Mr. Bernstein is entitled to receive twelve months’ base salary in the event his employment with the Registrant is terminated other than by death or for cause by the Company.  In the event Mr. Bernstein’s employment is terminated for cause (as defined in the employment agreement), he shall be entitled to receive only the base salary owed to him as of the date of termination.

Mr. Bernstein’s employment agreement contains customary non-competition and non-solicitation provisions that extend to twelve months after termination of Mr. Bernstein’s employment with the Registrant. Mr. Bernstein also agreed to customary terms regarding the protection and confidentiality of trade secrets, proprietary information and technology, designs and inventions.
 
 
F-17

 
 
ATLAS THERAPEUTICS CORPORATION AND SUBSIDIARY
(a development stage company)
Notes to Consolidated Financial Statements
December 31, 2011 and 2010
 
Mr. Bernstein shall be entitled to participate in such employee benefit plans and insurance offered by the Registrant to similarly situated employees of the Company subject to eligibility requirements, restrictions and limitations of any such plans.

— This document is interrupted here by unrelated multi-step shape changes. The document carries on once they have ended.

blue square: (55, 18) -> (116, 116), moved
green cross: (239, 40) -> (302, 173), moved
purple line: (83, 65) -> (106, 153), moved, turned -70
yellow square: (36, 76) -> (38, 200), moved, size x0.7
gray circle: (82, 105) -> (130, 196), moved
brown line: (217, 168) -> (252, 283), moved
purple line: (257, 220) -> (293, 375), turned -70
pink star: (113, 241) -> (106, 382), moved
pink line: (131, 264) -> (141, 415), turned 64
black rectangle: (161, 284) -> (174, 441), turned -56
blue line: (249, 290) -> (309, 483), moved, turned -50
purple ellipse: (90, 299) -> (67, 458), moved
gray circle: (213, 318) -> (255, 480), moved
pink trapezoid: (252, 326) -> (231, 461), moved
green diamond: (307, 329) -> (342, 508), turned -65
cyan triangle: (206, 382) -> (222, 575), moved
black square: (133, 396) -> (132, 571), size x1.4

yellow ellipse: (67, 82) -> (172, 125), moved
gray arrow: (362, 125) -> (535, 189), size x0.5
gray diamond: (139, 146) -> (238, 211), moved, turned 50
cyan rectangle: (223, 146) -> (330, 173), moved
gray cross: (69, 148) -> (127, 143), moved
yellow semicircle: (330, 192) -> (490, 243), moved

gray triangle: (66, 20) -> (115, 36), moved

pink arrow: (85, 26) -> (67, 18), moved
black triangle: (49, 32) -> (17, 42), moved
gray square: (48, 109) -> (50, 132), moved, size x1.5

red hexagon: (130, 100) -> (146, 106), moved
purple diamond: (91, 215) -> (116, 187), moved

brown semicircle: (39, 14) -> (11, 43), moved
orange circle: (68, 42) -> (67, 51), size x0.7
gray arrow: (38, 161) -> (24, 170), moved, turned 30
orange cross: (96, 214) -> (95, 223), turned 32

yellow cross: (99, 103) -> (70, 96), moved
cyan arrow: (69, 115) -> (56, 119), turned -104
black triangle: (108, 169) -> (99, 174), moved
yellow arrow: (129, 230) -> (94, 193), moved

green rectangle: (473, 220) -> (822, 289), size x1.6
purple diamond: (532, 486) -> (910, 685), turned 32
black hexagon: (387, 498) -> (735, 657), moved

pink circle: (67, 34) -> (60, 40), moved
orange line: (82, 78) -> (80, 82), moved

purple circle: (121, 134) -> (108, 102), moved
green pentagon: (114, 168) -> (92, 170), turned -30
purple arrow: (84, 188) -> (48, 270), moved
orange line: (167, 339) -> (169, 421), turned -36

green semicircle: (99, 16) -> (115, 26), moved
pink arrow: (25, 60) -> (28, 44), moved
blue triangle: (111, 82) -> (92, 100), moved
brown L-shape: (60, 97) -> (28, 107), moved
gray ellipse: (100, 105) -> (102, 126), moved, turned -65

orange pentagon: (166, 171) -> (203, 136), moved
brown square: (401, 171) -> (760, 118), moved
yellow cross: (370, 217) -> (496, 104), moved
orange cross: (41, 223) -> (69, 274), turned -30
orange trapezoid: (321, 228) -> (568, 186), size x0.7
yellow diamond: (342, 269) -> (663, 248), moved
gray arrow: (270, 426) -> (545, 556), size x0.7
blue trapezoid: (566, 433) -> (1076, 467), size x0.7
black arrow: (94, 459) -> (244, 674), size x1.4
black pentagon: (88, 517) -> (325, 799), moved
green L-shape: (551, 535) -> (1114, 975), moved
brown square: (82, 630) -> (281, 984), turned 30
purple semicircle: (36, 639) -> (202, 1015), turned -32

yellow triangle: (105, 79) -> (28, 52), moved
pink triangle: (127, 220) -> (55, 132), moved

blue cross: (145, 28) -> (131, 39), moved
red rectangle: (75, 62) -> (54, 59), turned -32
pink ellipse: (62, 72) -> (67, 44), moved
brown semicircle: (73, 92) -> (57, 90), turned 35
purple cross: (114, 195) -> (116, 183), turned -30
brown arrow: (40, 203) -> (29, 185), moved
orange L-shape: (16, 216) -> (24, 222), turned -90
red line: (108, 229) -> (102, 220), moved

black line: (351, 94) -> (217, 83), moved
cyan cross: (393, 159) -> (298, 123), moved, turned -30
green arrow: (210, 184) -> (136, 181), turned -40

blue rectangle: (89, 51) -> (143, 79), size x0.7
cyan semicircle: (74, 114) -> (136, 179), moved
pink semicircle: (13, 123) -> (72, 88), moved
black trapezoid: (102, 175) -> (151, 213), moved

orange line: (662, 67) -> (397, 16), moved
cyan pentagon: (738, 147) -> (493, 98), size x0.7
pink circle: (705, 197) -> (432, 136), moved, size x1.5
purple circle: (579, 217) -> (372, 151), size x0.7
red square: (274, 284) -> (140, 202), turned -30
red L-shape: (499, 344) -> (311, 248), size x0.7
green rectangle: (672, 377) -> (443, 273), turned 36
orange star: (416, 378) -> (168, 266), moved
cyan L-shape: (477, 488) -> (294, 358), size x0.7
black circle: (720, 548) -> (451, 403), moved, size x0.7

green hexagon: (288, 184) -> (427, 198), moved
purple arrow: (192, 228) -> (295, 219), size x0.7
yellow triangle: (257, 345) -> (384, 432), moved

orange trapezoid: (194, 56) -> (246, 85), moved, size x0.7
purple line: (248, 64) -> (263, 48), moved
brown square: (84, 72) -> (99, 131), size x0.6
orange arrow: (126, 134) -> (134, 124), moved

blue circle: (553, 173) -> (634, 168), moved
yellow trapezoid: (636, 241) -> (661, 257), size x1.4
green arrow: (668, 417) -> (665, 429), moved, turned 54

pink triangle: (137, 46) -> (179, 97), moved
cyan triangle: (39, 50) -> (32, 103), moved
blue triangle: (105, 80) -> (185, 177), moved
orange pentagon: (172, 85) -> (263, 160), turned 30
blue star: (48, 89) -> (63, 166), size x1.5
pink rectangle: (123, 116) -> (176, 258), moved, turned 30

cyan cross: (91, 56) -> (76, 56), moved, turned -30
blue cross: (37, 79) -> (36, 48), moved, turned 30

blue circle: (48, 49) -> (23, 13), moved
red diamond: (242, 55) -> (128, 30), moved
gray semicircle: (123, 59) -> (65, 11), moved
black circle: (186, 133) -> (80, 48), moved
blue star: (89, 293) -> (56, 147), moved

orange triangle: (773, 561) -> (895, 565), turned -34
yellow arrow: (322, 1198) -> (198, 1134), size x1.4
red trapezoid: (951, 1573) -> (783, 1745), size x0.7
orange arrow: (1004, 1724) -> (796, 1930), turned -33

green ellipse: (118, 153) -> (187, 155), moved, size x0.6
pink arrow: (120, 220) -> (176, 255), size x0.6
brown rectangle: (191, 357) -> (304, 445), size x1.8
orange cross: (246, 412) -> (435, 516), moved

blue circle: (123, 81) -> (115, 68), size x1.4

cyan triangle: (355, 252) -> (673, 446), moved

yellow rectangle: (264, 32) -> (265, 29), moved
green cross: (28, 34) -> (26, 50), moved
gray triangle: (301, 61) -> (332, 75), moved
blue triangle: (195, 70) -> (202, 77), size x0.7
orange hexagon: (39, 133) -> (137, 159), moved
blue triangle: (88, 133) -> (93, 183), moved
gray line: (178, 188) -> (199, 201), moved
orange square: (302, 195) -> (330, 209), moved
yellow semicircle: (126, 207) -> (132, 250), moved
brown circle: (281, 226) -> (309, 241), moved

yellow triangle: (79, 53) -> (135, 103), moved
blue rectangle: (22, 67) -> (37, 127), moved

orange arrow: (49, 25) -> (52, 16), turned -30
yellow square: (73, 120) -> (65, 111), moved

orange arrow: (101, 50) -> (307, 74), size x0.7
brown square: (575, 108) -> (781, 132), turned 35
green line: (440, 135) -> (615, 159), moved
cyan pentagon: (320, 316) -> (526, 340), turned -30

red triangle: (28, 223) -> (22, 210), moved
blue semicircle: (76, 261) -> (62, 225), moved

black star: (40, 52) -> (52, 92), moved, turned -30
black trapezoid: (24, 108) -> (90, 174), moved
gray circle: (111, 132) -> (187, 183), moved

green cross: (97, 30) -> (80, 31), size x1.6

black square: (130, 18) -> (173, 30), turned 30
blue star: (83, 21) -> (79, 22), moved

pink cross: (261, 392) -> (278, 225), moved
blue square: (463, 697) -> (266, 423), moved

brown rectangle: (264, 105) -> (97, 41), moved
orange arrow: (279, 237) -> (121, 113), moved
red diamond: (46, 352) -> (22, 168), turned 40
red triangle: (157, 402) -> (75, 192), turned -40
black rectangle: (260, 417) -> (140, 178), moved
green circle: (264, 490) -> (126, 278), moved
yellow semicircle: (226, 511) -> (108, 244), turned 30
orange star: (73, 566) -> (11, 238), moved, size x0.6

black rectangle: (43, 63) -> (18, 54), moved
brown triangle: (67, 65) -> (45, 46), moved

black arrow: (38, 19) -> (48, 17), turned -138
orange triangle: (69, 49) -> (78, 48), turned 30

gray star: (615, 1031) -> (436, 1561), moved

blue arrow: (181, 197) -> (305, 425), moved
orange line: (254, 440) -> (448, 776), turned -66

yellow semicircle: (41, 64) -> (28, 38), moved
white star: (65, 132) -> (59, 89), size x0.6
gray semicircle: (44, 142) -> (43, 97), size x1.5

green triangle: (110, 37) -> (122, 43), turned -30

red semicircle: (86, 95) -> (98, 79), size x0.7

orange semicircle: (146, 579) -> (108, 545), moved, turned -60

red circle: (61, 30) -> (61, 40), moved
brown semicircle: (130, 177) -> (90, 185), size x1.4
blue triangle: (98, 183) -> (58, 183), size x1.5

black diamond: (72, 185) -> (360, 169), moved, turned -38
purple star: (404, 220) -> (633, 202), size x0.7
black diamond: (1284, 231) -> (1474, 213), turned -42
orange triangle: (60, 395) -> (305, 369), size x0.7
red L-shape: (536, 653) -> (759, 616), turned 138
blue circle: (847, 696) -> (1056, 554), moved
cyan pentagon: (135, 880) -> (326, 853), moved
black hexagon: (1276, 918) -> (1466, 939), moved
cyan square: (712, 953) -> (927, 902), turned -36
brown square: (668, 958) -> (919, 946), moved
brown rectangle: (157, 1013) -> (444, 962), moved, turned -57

Carlon Colker MD, FACN: On February 25, 2011, concurrent with the closing of the Acquisition, the Company entered into an employment agreement with Carlon Colker, MD, FACN, pursuant to which Dr. Colker will serve as Chief Medical Officer and Executive Vice President of the Company.

Pursuant to Dr. Colker’s employment agreement, the term of employment with the Company is for three years, commencing on February 25, 2011.   The agreement provides that Dr. Colker will work on a part-time basis and will receive an annual base salary of $60,000.  For the term of the employment agreement, Dr. Colker shall be entitled to receive an annual cash bonus of up to 50% of his base salary depending on the Company’s achievement of certain milestones.  The agreement shall automatically renew for successive one-year periods at a base salary of $150,000, unless a notice of non-renewal is provided by either party within 90 days prior to the expiration date. Pursuant to the terms of his employment agreement, Dr. Colker will continue to maintain a separate medical practice and other activities relating to Peak and those activities will take precedence over his obligations to the Company.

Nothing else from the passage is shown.